Contribution of metastatic therapies on mortality reduction in breast cancer

Presented by
Prof. Jennifer Caswell-Jin, Stanford University, CA, USA
Conference
ASCO 2022
Doi
https://doi.org/10.55788/eba5695d
Developments in screening tools, early-stage treatment, and metastatic treatment have resulted in impressive reductions in breast cancer mortality across all molecular subtypes compared with no intervention. In the last 2 decades, the introduction of novel metastatic therapies has been essential to the improved survival of patients with breast cancer.

Based on 6 simulation models of the Cancer Intervention and Surveillance Modelling Network (CISNET), Prof. Jennifer Caswell-Jin (Stanford University, CA, USA) and co-investigators aimed to assess whether advances in metastatic therapies have resulted in a reduced population-level breast-cancer mortality in the last 2 decades [1]. The contribution of screening and early-stage therapy on mortality reduction in patients with breast cancer was assessed in previous research [2].

In 2019, the combination of screening, early-stage treatment, and metastatic treatment resulted in a reduced overall mortality of patients with breast cancer of 58% compared with no intervention. The largest reduction was observed in the ER-positive/HER2-positive subpopulation (71%), whereas the least progress was made in patients with triple-negative breast cancer (40%). In addition, the reduction in mortality rates in patients with ER-negative/HER2-positive or ER-positive/HER2-negative were 61% and 59%, respectively.

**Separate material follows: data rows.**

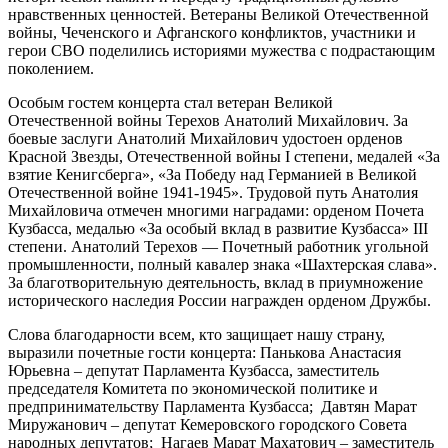
нравственных ценностей. Ветераны Великой Отечественной
войны, Чеченского и Афганского конфликтов, участники и
герои СВО поделились историями мужества с подрастающим
поколением.
Особым гостем концерта стал ветеран Великой
Отечественной войны Терехов Анатолий Михайлович. За
боевые заслуги Анатолий Михайлович удостоен орденов
Красной Звезды, Отечественной войны I степени, медалей «За
взятие Кенигсберга», «За Победу над Германией в Великой
Отечественной войне 1941-1945». Трудовой путь Анатолия
Михайловича отмечен многими наградами: орденом Почета
Кузбасса, медалью «За особый вклад в развитие Кузбасса» III
степени. Анатолий Терехов — Почетный работник угольной
промышленности, полный кавалер знака «Шахтерская слава».
За благотворительную деятельность, вклад в приумножение
исторического наследия России награжден орденом Дружбы.
Слова благодарности всем, кто защищает нашу страну,
выразили почетные гости концерта: Панькова Анастасия
Юрьевна – депутат Парламента Кузбасса, заместитель
председателя Комитета по экономической политике и
предпринимательству Парламента Кузбасса; Давтян Марат
Миружанович – депутат Кемеровского городского Совета
народных депутатов; Нагаев Марат Махатович – заместитель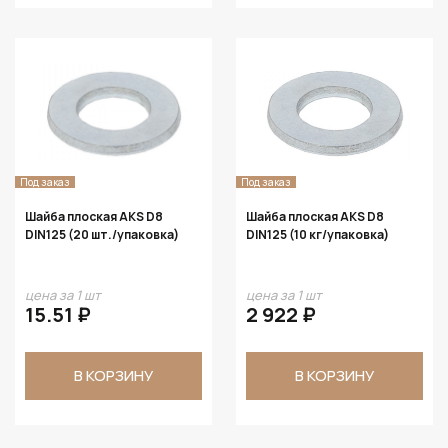
Под заказ
Под заказ
Шайба плоская AKS D8
Шайба плоская AKS D8
DIN125 (20 шт./упаковка)
DIN125 (10 кг/упаковка)
цена за 1 шт
цена за 1 шт
15.51 ₽
2 922 ₽
В КОРЗИНУ
В КОРЗИНУ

According to Prof. Caswell-Jin, the relative contribution of metastatic therapies to reduced mortality varies over time, depending on the distribution of transitioning therapies. When metastatic therapies are transitioned to early-stage therapies, the relative contribution of metastatic therapies to the improvement in overall survival is decreased. In 2019, 19% of the overall mortality reduction was attributed to metastatic therapies. Furthermore, metastatic therapies have improved the median overall survival of patients with ER-positive/HER2-negative breast cancer after distant recurrence from 2.0 to 3.5 years in the last 2 decades. Correspondingly, the median overall survival after distant recurrence increased from 1.2 to 1.8 years in ER-negative/HER2-negative patients, from 2.3 to 4.8 years in ER-positive/HER2-positive patients, and from 2.2 to 3.9 years in ER-negative/HER2-positive patients (see Figure).

Figure: Median survival after distant recurrence for HER2-positive (up) and HER-negative (down) subtypes [1]



“Steady introduction of new metastatic treatments in the last 2 decades has been essential to the observed mortality reduction in patients with breast cancer,” concluded Prof. Caswell-Jin.

  1. Caswell-Jin J, et al. Contributions of screening, early-stage treatment, and metastatic treatment to breast cancer mortality reduction by molecular subtype in U.S. women, 2000-2017. Abstract 1008, ASCO 2022 Annual Meeting, 3‒7 June, Chicago, IL, USA.
  2. Plevritis SK, et al. JAMA. 2018;319(2):154–164.